Frank adds that because smells don’t have to be
identified as part of the Sniff Magnitude Test, the test can be used on
adults as well as children (who may be too young to link a smell with a
name) and people representing international cultures (who are unfamiliar
with some common odors in the U.S.). “What’s also unique about this test
is that it does not require a good memory, which is an issue in testing
people with Alzheimer’s or some other dementia-related disease,” Frank
says. “For instance, other tests ask, ‘Does this smell like garlic?’ or,
‘Does this smell like tar, or roses?’ Once there’s a problem with
memory, this kind of test would be difficult.”
So what does it mean if a child, or someone
unlikely to have an age-related disease, flunks the sniff test? “If they
fail our test, that’s a pretty good indication that there’s something
wrong with their sense of smell. Maybe there’s an obstruction – a
deviated septum or polyps,” Frank says. “Perhaps the olfactory nerve has
been damaged due to a head injury or a viral infection.”

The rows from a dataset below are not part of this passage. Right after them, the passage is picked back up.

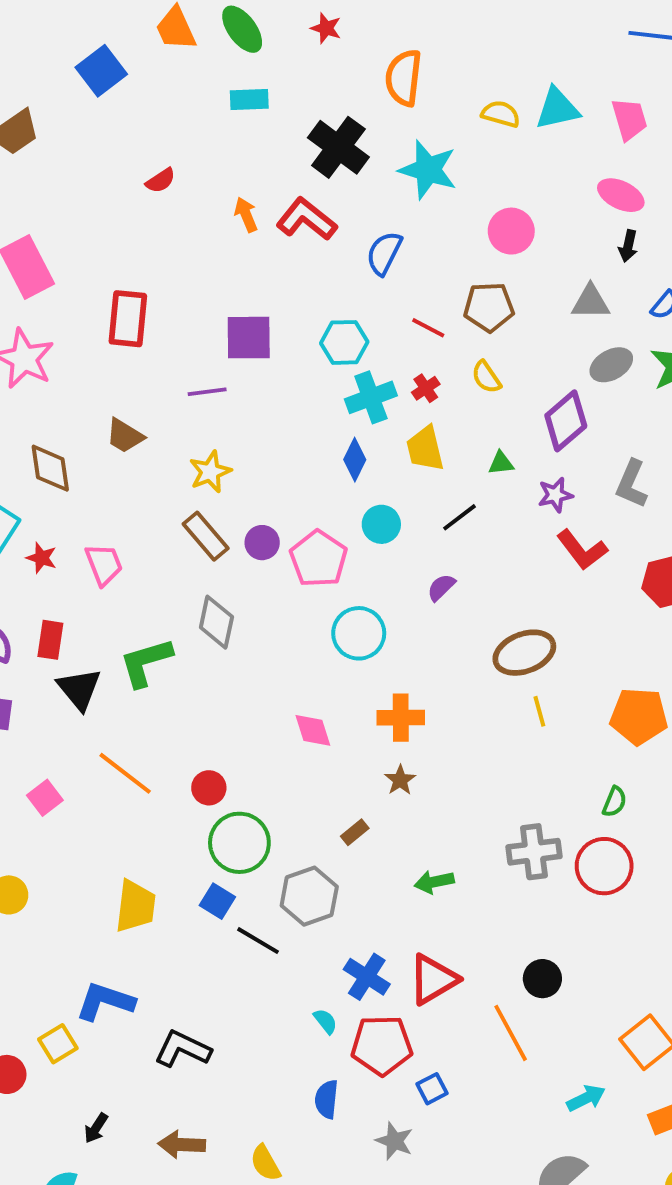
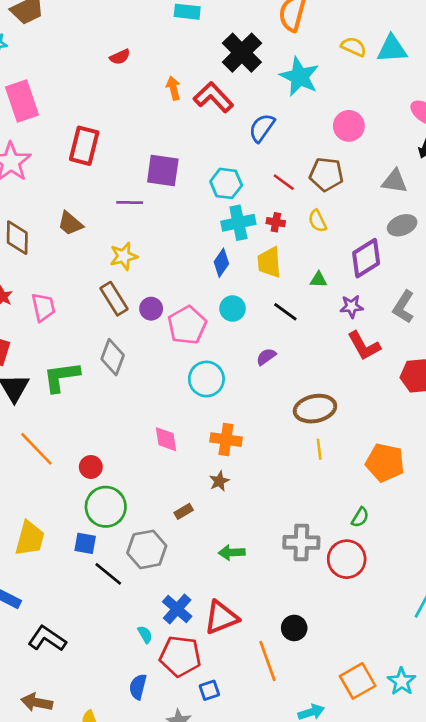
red cross: (426, 388) -> (276, 222), turned 36
black line: (459, 517) -> (285, 312), turned 65
blue square: (217, 901) -> (85, 543), turned -30

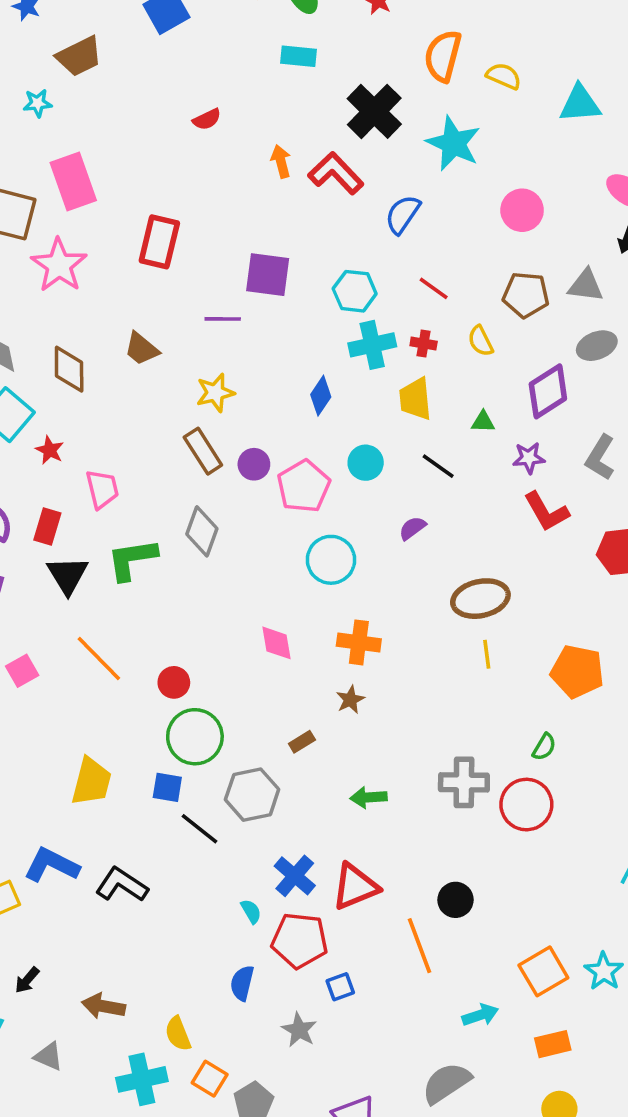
yellow semicircle: (354, 47) -> (504, 76), moved
brown pentagon: (326, 174) -> (526, 295), moved
blue diamond: (221, 263) -> (321, 396), moved
pink trapezoid: (43, 307) -> (102, 489), moved
black L-shape: (47, 639) -> (122, 885), moved

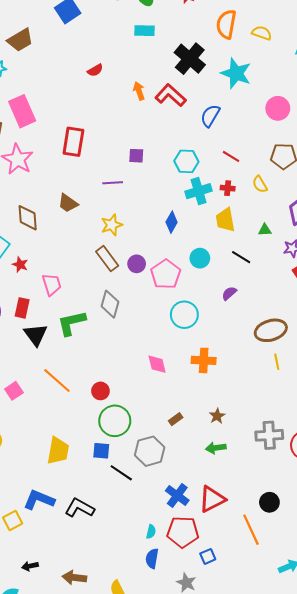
purple square: (268, 275) -> (136, 156), size x0.6
brown star: (350, 700) -> (217, 416), moved
cyan semicircle: (251, 911) -> (151, 532), moved, turned 48
black arrow: (27, 980) -> (30, 566), turned 42

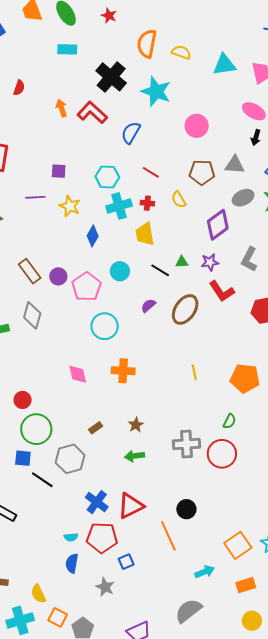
red semicircle: (95, 70) -> (19, 88), turned -42
yellow star: (112, 225) -> (70, 206), moved, turned -30
green triangle: (265, 230) -> (182, 262), moved
brown ellipse: (271, 330) -> (185, 309), moved, turned -40
cyan semicircle: (151, 532) -> (71, 537), turned 72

For those who are proud of their keen sense of
smell, this is not a test to tickle their senses. Because the really
nasty smells worked best for the Sniff Magnitude Test, Frank says the
test subjects get a whiff of three odors: a blend of ripe cheese and
rancid meat, a fragrance that combines a burning smell with a skunk-like
smell, and amyl acetate, which smells like banana. “You have to get
people to really suppress the sniff and that’s why the bad odors work so
well,” explains Frank. “To a certain extent, we put the banana smell in
there to give them a little break.”
Frank adds that his current research is exploring
the patterns of loss of smell that could be an indicator of Alzheimer’s.
He says the Sniff Magnitude Test is also getting a look by researchers
at the Rush University Medical Center in Chicago as part of a major
epidemiological study on aging, Alzheimer’s disease and sense of smell.